Si je ne sais pas ce que je fais quand je fais ce que je fais, au moins sais-je que je ne sais pas, ce qui, en matière de soin, n’est pas rien. Ce savoir minimal m’évite un certain nombre d’erreurs et d’approximations. Il m’évite de me poser en chevalier blanc gardien de la réalité. Il m’évite de me lancer dans des croisades éducatives sans espoir. Je ne cherche pas à mettre les personnes incuriques qui souffrent de psychose dans une machine à laver. Je ne cherche pas à convaincre ceux qui tutoient d’un peu trop près la dive bouteille qu’ils doivent cesser de le faire et que s’ils n’y arrivent pas, c’est qu’ils manquent de volonté. Je ne confonds pas agressivité verbale et violence. Je sais que les mots qui s’éructent ne me sont pas destinés.

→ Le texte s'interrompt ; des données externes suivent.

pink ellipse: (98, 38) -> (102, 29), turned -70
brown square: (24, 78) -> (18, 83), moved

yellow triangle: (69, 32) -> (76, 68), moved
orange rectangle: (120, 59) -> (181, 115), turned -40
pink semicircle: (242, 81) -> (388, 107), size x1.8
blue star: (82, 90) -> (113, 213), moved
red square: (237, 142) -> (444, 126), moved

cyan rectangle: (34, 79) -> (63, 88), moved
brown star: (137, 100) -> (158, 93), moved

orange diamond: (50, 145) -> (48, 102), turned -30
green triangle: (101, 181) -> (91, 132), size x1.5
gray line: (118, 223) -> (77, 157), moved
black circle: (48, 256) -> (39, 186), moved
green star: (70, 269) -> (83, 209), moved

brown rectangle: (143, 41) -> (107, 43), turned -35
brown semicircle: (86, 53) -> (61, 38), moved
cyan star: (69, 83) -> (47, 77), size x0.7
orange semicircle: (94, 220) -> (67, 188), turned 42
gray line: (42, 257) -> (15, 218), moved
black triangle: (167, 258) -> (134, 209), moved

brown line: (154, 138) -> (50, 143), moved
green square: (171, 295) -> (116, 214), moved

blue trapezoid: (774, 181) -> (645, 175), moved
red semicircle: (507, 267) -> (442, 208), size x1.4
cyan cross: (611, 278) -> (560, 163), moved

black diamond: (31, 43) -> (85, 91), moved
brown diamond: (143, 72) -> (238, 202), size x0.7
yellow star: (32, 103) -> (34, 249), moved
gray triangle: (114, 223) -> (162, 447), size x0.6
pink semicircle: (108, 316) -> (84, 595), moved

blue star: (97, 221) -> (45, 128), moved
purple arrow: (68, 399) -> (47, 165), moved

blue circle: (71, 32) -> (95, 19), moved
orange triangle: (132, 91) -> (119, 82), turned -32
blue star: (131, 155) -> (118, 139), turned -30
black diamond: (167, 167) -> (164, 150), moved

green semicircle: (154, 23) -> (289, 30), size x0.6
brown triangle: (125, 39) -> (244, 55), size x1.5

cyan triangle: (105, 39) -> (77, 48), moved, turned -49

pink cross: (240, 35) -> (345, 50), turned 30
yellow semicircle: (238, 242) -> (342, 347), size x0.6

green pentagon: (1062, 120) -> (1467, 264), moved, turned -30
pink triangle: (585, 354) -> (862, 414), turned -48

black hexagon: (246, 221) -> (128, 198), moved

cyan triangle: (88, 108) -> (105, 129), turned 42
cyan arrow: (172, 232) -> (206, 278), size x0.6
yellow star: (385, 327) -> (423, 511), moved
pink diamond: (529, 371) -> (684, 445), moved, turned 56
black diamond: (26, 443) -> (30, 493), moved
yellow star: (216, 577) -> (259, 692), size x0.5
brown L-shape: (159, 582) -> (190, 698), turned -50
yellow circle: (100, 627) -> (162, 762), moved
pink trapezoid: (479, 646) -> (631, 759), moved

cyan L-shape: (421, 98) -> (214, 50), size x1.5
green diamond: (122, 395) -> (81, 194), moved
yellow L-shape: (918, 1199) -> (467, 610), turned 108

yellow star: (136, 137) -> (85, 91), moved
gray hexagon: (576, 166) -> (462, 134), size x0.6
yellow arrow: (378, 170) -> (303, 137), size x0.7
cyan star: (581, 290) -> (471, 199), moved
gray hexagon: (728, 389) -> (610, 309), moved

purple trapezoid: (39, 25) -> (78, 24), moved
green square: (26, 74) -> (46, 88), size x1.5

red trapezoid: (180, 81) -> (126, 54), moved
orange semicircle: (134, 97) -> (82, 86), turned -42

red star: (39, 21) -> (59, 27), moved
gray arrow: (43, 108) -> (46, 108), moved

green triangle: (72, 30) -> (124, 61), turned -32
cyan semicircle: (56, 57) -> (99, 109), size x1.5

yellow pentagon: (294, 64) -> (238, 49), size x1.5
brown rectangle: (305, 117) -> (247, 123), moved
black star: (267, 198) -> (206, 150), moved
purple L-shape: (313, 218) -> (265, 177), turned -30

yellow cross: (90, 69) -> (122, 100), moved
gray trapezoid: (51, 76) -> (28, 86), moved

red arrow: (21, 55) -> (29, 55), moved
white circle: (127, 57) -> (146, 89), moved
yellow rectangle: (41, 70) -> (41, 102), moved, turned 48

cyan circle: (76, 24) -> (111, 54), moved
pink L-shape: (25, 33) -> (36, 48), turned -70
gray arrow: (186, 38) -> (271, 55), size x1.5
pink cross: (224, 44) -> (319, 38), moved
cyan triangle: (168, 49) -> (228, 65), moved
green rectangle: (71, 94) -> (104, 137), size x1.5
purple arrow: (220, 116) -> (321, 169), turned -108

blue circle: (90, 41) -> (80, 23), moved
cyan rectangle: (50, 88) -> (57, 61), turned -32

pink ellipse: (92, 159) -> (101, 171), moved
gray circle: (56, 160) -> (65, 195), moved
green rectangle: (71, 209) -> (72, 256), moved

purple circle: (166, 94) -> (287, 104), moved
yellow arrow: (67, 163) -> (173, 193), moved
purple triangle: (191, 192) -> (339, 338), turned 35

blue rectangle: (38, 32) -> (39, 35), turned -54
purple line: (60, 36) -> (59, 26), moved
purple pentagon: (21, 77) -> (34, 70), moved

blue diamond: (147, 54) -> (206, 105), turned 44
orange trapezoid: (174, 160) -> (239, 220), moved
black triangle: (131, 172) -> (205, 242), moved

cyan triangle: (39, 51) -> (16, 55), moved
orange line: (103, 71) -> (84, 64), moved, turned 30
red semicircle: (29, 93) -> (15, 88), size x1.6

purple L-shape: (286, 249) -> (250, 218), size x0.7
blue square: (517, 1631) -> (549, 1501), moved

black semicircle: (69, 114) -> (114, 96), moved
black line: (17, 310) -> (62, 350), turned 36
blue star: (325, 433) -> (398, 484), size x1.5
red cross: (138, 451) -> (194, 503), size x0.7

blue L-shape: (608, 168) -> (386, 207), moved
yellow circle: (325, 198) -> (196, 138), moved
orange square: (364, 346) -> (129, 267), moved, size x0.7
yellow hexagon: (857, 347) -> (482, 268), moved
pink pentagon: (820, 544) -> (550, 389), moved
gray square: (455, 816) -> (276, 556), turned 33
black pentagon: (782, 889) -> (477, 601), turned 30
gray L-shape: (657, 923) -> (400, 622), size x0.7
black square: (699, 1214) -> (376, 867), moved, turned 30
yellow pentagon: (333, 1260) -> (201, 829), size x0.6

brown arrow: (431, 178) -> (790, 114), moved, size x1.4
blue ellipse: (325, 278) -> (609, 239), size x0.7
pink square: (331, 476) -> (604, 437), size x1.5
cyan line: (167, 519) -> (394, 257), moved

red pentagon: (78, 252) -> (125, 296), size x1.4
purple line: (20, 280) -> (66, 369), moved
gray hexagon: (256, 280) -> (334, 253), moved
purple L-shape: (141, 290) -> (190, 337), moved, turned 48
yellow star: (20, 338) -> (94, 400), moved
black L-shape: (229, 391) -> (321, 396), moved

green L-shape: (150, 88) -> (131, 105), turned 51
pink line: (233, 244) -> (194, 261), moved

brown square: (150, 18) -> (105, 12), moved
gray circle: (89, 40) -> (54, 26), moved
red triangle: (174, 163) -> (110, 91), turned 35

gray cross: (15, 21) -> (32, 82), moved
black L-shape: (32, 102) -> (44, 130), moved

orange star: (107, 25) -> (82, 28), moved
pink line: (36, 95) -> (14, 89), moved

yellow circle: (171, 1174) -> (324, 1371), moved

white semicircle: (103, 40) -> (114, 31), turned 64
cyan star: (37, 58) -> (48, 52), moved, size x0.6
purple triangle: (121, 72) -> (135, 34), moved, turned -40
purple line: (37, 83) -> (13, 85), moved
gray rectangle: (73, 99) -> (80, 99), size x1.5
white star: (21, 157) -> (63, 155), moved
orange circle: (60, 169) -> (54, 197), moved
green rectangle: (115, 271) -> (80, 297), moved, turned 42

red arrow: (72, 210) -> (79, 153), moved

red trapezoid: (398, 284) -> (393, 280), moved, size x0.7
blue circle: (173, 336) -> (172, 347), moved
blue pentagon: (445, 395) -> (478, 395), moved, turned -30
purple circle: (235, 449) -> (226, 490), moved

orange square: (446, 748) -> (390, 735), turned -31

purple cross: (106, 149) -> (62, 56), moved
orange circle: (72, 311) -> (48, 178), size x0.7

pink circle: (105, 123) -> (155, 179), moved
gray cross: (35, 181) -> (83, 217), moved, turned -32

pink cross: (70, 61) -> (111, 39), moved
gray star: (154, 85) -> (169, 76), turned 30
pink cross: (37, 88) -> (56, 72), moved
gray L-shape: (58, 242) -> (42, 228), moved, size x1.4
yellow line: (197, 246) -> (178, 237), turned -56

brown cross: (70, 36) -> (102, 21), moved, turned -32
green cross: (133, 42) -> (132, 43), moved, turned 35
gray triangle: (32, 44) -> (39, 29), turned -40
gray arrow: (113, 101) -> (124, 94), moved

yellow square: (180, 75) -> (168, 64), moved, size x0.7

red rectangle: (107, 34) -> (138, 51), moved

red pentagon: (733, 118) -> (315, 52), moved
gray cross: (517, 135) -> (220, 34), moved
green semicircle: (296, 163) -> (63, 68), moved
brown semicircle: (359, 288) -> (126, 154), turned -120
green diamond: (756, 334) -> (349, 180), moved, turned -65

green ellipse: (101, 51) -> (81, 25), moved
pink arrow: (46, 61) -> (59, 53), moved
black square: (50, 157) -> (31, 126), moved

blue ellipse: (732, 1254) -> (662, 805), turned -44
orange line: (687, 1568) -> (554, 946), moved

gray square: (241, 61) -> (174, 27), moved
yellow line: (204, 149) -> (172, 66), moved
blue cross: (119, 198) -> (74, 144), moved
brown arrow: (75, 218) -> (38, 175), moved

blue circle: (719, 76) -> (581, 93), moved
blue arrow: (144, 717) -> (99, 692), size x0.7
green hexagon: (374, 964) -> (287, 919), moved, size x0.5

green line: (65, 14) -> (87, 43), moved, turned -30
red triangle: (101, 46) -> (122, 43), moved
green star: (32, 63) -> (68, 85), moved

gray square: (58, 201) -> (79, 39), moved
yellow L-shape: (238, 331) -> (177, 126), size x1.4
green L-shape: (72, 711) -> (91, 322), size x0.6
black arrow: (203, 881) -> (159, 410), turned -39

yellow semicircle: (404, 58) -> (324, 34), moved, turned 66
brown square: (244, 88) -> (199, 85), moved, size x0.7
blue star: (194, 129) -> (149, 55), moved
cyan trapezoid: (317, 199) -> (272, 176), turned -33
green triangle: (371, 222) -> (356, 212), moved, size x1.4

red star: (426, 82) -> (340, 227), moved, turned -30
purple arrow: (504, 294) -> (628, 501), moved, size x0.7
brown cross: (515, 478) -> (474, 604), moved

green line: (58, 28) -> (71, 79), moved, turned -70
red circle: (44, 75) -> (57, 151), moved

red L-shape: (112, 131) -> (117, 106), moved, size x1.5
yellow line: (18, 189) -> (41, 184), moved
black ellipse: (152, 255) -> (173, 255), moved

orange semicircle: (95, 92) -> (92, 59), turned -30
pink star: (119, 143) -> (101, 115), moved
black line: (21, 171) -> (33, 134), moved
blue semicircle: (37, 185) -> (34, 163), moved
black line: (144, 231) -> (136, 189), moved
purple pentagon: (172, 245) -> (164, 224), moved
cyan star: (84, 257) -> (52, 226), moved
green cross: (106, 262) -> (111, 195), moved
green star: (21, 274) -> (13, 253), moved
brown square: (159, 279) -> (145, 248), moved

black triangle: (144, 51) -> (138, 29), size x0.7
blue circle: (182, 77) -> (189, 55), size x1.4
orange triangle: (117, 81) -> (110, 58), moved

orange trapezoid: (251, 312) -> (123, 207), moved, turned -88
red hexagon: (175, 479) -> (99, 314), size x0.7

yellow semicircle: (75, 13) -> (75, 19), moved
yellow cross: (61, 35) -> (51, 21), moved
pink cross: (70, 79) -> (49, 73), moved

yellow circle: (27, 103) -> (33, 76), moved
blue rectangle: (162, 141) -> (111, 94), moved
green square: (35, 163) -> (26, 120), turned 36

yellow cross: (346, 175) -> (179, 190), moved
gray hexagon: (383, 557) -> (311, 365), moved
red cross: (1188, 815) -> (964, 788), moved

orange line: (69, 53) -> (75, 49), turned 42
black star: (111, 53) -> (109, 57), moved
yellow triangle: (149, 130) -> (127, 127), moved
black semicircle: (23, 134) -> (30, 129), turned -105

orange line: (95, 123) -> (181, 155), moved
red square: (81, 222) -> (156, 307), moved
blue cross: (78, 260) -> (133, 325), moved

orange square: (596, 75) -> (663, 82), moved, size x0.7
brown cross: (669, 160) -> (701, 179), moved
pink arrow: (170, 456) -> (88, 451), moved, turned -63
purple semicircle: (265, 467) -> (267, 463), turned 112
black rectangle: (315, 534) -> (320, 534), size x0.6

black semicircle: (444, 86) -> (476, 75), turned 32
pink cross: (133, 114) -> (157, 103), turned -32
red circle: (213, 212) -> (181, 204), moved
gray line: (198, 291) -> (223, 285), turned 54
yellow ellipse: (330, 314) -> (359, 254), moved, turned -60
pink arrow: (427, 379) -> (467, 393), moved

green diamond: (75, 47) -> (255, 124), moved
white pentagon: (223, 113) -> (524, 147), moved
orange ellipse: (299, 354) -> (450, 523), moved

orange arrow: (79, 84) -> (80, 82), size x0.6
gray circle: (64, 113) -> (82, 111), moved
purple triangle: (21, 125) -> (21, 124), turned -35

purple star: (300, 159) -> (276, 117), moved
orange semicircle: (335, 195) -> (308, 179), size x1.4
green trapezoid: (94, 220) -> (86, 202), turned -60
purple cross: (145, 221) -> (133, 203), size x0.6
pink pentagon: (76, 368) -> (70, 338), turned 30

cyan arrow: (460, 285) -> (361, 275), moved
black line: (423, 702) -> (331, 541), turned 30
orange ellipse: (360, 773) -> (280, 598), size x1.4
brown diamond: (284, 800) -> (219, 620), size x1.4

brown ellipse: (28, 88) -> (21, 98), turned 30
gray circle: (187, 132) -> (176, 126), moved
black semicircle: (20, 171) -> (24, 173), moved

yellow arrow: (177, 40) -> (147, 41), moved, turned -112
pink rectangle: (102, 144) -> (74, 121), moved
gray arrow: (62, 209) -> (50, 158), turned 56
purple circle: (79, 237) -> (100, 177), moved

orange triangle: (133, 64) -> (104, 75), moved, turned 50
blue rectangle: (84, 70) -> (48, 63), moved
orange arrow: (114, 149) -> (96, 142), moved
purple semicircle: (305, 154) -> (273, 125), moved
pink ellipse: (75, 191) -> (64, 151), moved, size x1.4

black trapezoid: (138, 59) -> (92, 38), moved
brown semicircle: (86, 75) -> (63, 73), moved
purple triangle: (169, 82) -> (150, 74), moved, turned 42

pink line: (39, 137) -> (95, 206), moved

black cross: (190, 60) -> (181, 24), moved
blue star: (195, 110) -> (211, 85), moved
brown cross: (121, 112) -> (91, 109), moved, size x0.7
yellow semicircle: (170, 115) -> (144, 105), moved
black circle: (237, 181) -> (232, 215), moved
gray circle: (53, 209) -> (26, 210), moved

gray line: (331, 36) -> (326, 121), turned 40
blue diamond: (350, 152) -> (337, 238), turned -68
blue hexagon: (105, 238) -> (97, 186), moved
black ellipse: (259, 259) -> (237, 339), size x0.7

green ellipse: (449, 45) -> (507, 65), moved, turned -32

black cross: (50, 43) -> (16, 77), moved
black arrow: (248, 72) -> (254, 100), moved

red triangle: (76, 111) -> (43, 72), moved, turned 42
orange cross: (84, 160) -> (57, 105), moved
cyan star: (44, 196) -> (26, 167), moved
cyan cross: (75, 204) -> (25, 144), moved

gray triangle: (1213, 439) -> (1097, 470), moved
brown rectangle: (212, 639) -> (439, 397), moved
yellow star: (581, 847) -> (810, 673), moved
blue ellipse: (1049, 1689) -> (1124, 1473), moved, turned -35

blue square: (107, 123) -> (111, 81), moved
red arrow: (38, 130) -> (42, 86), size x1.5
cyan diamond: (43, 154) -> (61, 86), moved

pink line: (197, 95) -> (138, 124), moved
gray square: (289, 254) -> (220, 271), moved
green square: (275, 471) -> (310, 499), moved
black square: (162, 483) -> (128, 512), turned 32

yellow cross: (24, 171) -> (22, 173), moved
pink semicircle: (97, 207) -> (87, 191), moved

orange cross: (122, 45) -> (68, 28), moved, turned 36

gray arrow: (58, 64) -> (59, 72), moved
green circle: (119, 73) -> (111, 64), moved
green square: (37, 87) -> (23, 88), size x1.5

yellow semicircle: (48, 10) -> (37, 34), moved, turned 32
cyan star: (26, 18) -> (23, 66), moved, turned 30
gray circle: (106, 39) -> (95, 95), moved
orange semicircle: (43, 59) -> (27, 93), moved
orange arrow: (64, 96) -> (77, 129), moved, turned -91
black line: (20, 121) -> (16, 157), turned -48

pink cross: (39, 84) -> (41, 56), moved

Ce savoir minimal serait aujourd’hui en voie de disparition. Les jeunes infirmiers qui choisissent d’exercer en psychiatrie, ceux que l’on nomme les polyvalents, ne le seraient pas réellement. Il faudrait consolider leurs savoirs. Face à ce qui ressemble à un constat, dans leur immense sagesse, nos gouvernants ont mis en place un dispositif, intégré au plan santé mentale, destiné à combler ce déficit de formation que leurs prédécesseurs, dans leur non moins grande sagesse, avaient contribué à creuser en supprimant la formation d’ISP. Sauf que. Pendant plus de 40 ans, les infirmiers diplômés d’état, ont pu du jour au lendemain, travailler en psychiatrie et même en pédopsychiatrie, sans que cela ne soucie quiconque. Il est même des secteurs qui ne recrutaient que des infirmiers diplômés d’état dont les connaissances en psychiatrie étaient d’un niveau inférieur à mes connaissances en oncologie, ce qui n’est pas peu dire. Il faut préciser qu’au plus haut sommet de l’état comme pour les associations infirmières « art » et « soin », « sciences » et « infirmières », n’étaient que des oxymorons, que des couples d’opposés. 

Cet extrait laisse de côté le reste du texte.